My Healthy Habit with Juice Plus – Start Day Round 2

In November I decided to start the Juice Plus Diet but on the same day that I started we were bombarded with concerns for P3s weight gain, or lack of and as I was breastfeeding I decided not to start my diet just yet. When our breastfeeding journey came to an end I made the decision to start the Juice Plus diet in January. Well it’s now day three of my Juice Plus diet.

I’ve had so many people tell me that I don’t need to diet but I really do! For myself more than anything. I need to be healthier, happier, more energised and most importantly to me, I need to be able to wear my clothes in confidence. I’m heavy now than I was a year ago and I do completely understand that I’ve had a baby in that time but it’s now time to focus of being me again. I don’t want to be a cuddly mummy, I want to be the slim Jodie I have been my whole entire life!

starting stats

I recorded my starting day stats on the 1st January which really confirmed and has given me the motivation.

Weight: 46.2 kg (7st 4lbs)
Hips: 32.5in
Waist: 28.5in
L thigh: 20in
R thigh: 20in
Tummy: 31.5in
L arm: 11in
R arm: 11n
Bum: 35in

The diet follows this plan:

Weeks 0-8 = 2 shakes + 1 healthy meal + 2 snacks per day

Weeks 8-14= 1 shake + 2 healthy meals + 2 snacks per day

Weeks 14-16 (and onwards) = 3 healthy meals + 2 snacks per day

I’ve chosen a mix of chocolate and vanilla shakes to shake things up a little bit. With regards to what foods I should and shouldn’t be eating, I’ve got a huge list. 20% of my daily food should be meat and 80% fruit & veg. I’m not allowed to eat wheat, dairy (which means the shakes are mixed up with either soya, rice, almond or coconut milk), processed food, alcohol and sugar.
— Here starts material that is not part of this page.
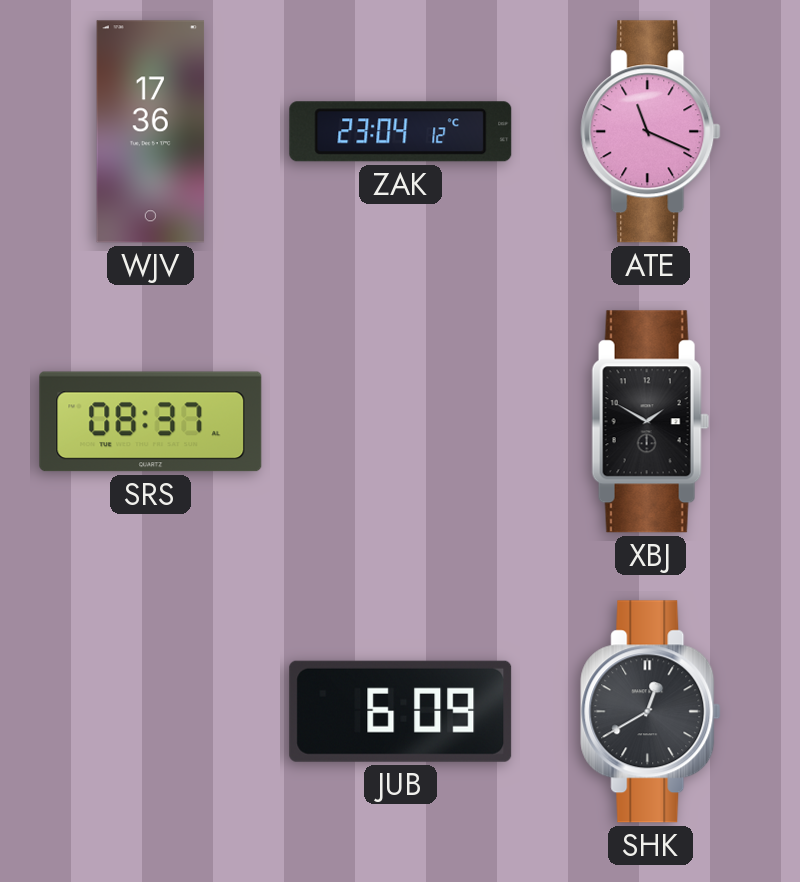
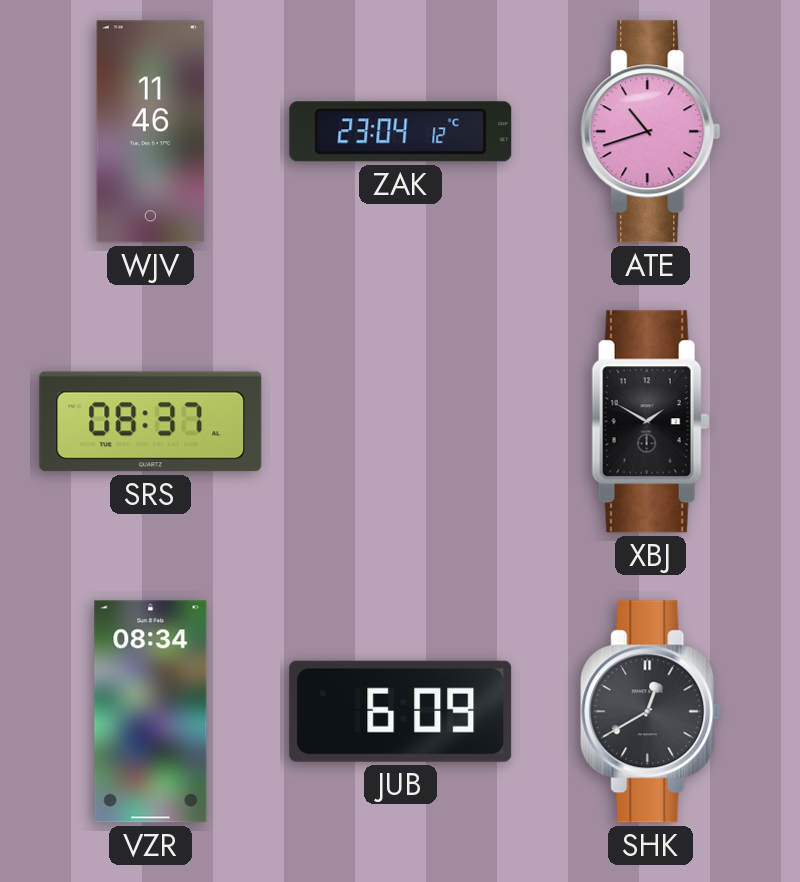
WJV: 17:36 -> 11:46
ATE: 11:19 -> 10:42
VZR: none -> 08:34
At the moment I’m not fully following the food part of the plan mainly because we haven’t been food shopping properly since before Christmas. So I’m just cutting my portion sizes down.


I’ve been having a chocolate shake mixed with skimmed milk for breakfast and a vanilla one for lunch. My first meal was chicken pie, potato mash with carrots. Then on day two I had one jacket potato with cheese, normally I’d finish the girls too but I have refrained. I’m also not having snacks in the day which I’ve found quite tricky.

The main thing I’m struggling with is the frothiness of the shakes. It makes it quite difficult to drink. I’m making a point to only have my shakes and dinner when I’m actually hungry. I find lunch times a struggle as my family tuck into their foods and I’m sat with a glass of Juice Plus shake. Today, we ran out of milk so I didn’t have my breakfast shake and had a small portion of lunch at lunch time as P1 and P2 weren’t here so it was a sort of chilled day with just P3.


I plan to post pictures each week because I think it will help me to see my progress and help others see too. I want to succeed at this weight loss so badly.

It’s time to say goodbye to this body!!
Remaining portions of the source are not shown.